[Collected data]
################

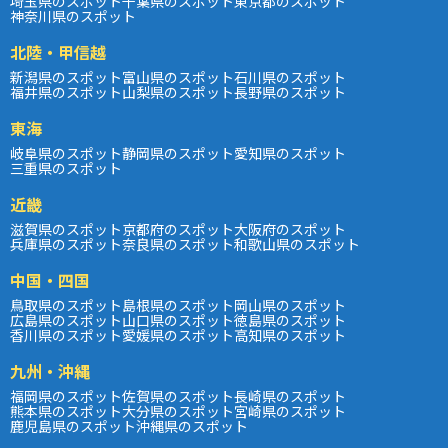
埼玉県のスポット
千葉県のスポット
東京都のスポット
神奈川県のスポット
北陸・甲信越
新潟県のスポット
富山県のスポット
石川県のスポット
福井県のスポット
山梨県のスポット
長野県のスポット
東海
岐阜県のスポット
静岡県のスポット
愛知県のスポット
三重県のスポット
近畿
滋賀県のスポット
京都府のスポット
大阪府のスポット
兵庫県のスポット
奈良県のスポット
和歌山県のスポット
中国・四国
鳥取県のスポット
島根県のスポット
岡山県のスポット
広島県のスポット
山口県のスポット
徳島県のスポット
香川県のスポット
愛媛県のスポット
高知県のスポット
九州・沖縄
福岡県のスポット
佐賀県のスポット
長崎県のスポット
熊本県のスポット
大分県のスポット
宮崎県のスポット
鹿児島県のスポット
沖縄県のスポット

################

**Assignment:** The data is to be restated word for word, with any pictures set aside.

**Task result:**
埼玉県のスポット
千葉県のスポット
東京都のスポット
神奈川県のスポット
北陸・甲信越
新潟県のスポット
富山県のスポット
石川県のスポット
福井県のスポット
山梨県のスポット
長野県のスポット
東海
岐阜県のスポット
静岡県のスポット
愛知県のスポット
三重県のスポット
近畿
滋賀県のスポット
京都府のスポット
大阪府のスポット
兵庫県のスポット
奈良県のスポット
和歌山県のスポット
中国・四国
鳥取県のスポット
島根県のスポット
岡山県のスポット
広島県のスポット
山口県のスポット
徳島県のスポット
香川県のスポット
愛媛県のスポット
高知県のスポット
九州・沖縄
福岡県のスポット
佐賀県のスポット
長崎県のスポット
熊本県のスポット
大分県のスポット
宮崎県のスポット
鹿児島県のスポット
沖縄県のスポット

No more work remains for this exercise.